Page Banner

United States Department of Agriculture

Agricultural Research Service

Title: Exploring Restriction Endocuclease Inhibition by Uv-Induced Pyrimidine Dimers As a Means of Showing Afmnpv Inactivation after Exposure to Uv Energy

Authors
item Girsch, Katherine
item Behle, Robert

Submitted to: Entomological Society of America Annual Meeting
Publication Type: Abstract Only
Publication Acceptance Date: October 29, 2003
Publication Date: October 27, 2003
Citation: Girsch, K.M., Behle, R.W. 2003. Exploring restriction endocuclease inhibition by UV-induced pyrimidine dimers as a means of showing AfMNPV inactivation after exposure to UV energy [abstract]. Entomological Society of America 51st Annual Meeting. Abstract No. D0120. p. 67.
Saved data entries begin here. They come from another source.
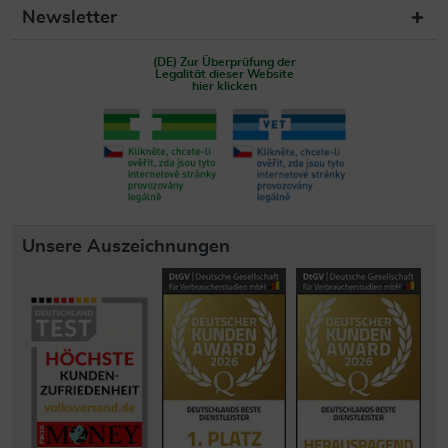
Newsletter
(DE) Zur Überprüfung der
Legalität dieser Website
hier klicken
Unsere Auszeichnungen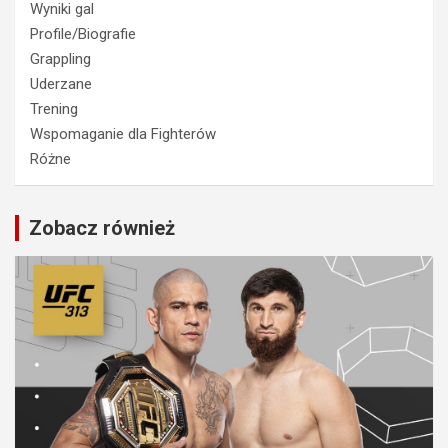
Wyniki gal
Profile/Biografie
Grappling
Uderzane
Trening
Wspomaganie dla Fighterów
Różne
Zobacz również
Technical Abstract: The inhibition of restriction endonuclease activity through the formation of UV-induced pyrimidine dimers in Anagrapha falcifera nucleopolyhedrovirus (AfMNPV) DNA was explored as a molecular method for showing UV damage. Cytosine and thymine have been shown to form dimers with adjacent pyrimidine bases upon exposure to UV energy. These dimers can potentially disrupt restriction endonuclease activity, resulting in a loss of expected bands and an appearance of novel bands during gel electrophoresis. In vivo produced viral occlusion bodies (OBs) were purified on a sucrose gradient, suspended in water, and exposed to a Xenon lamp designed to mimic sunlight. Wet virus samples were exposed to 0, 9.2 x 10(5), 1.14 x 10(6), 1.37 x 10(6), 1.60 x 10(6), 1.83 x 10(6) Ws/m of energy in the 300-400 nm range, determined using an LI-1800 spectroradiometer (LiCor). DNA was isolated using an Easy-DNA(TM) Kit (Invitrogen) and digested with Dra I (AAA/TTT) and Rsa I (GT/AC), as a control with no adjacent pyrimidines. Our insecticidal assay against Trichoplusia ni (Hübner) showed a loss of viral activity at all exposure levels, yet our electrophoresis showed no evidence of endonuclease activity disruption. This molecular technique was not as sensitive as our insect assay, and therefore not effective for correlating dimer formation from UV exposure with a loss of insecticidal activity. However, it was noted that less DNA was isolated from samples exposed to more light energy. This might suggest that some mechanism of UV degradation may be affecting our isolation of damaged DNA.